• REQUIREMENT:
Repeat the data word for word and skip the pictures.
[[ LISTED RECORDS open ]]
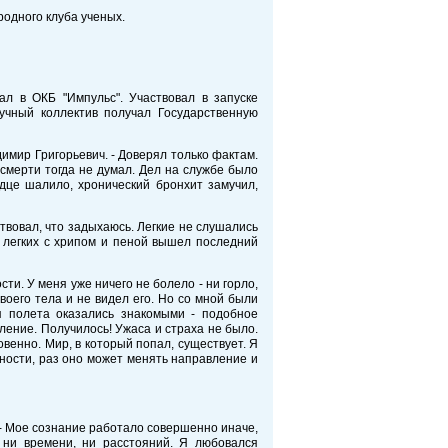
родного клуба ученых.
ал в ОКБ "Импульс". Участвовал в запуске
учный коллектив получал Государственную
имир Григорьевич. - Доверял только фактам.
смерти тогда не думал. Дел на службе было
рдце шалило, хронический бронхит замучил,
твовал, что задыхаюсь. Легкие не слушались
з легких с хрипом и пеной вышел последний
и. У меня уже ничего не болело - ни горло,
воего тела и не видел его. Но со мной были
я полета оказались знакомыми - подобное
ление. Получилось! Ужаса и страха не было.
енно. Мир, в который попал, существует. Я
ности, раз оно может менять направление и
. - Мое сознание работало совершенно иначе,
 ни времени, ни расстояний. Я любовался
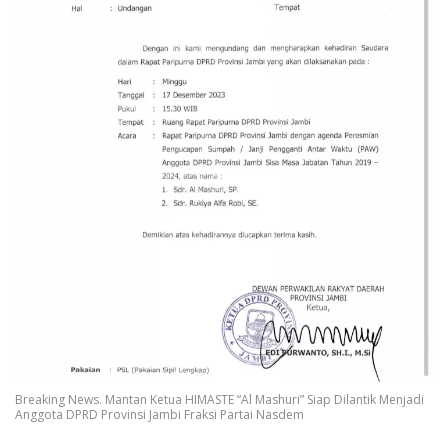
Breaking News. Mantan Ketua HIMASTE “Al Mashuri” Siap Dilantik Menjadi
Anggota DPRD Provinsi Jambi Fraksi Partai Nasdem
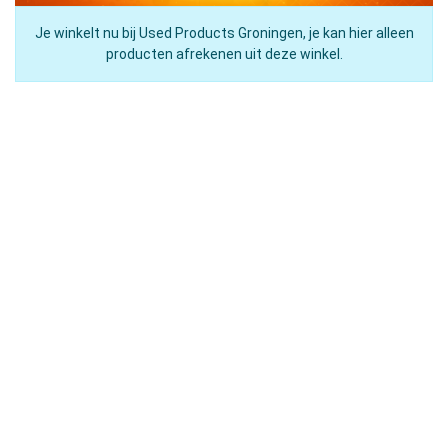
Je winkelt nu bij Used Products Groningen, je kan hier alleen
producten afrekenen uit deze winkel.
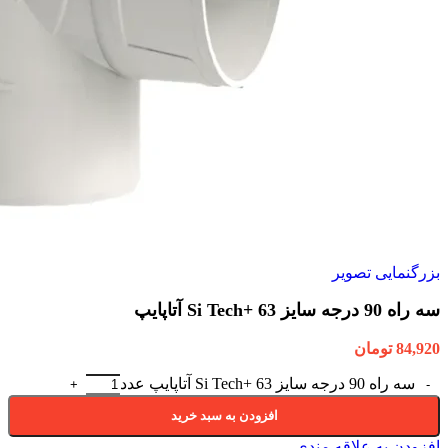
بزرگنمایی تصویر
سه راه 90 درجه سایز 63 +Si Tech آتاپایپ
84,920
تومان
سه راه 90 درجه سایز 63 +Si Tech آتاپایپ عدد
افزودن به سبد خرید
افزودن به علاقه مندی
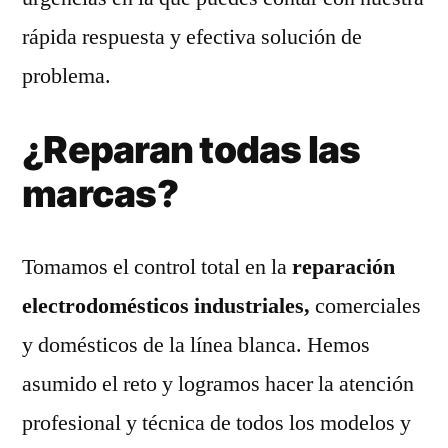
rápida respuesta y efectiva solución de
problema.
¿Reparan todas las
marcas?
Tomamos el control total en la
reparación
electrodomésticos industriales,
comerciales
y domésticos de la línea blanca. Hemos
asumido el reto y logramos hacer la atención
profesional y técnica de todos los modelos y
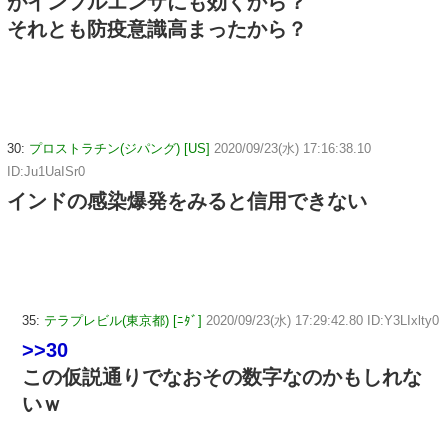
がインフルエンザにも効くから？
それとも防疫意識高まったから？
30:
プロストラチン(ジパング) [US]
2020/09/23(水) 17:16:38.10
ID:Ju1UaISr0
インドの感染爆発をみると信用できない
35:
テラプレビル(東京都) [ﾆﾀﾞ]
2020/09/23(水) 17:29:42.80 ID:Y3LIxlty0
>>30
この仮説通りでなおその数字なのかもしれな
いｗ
[[ LISTED RECORDS closed ]]
• SOLUTION TO THE EXERCISE:
родного клуба ученых.
ал в ОКБ "Импульс". Участвовал в запуске
учный коллектив получал Государственную
имир Григорьевич. - Доверял только фактам.
смерти тогда не думал. Дел на службе было
рдце шалило, хронический бронхит замучил,
твовал, что задыхаюсь. Легкие не слушались
з легких с хрипом и пеной вышел последний
и. У меня уже ничего не болело - ни горло,
воего тела и не видел его. Но со мной были
я полета оказались знакомыми - подобное
ление. Получилось! Ужаса и страха не было.
енно. Мир, в который попал, существует. Я
ности, раз оно может менять направление и
. - Мое сознание работало совершенно иначе,
 ни времени, ни расстояний. Я любовался
Breaking News. Mantan Ketua HIMASTE “Al Mashuri” Siap Dilantik Menjadi
Anggota DPRD Provinsi Jambi Fraksi Partai Nasdem
Je winkelt nu bij Used Products Groningen, je kan hier alleen
producten afrekenen uit deze winkel.
بزرگنمایی تصویر
سه راه 90 درجه سایز 63 +Si Tech آتاپایپ
84,920
تومان
سه راه 90 درجه سایز 63 +Si Tech آتاپایپ عدد
افزودن به سبد خرید
افزودن به علاقه مندی
rápida respuesta y efectiva solución de
problema.
¿Reparan todas las
marcas?
Tomamos el control total en la
reparación
electrodomésticos industriales,
comerciales
y domésticos de la línea blanca. Hemos
asumido el reto y logramos hacer la atención
profesional y técnica de todos los modelos y
がインフルエンザにも効くから？
それとも防疫意識高まったから？
30:
プロストラチン(ジパング) [US]
2020/09/23(水) 17:16:38.10
ID:Ju1UaISr0
インドの感染爆発をみると信用できない
35:
テラプレビル(東京都) [ﾆﾀﾞ]
2020/09/23(水) 17:29:42.80 ID:Y3LIxlty0
>>30
この仮説通りでなおその数字なのかもしれな
いｗ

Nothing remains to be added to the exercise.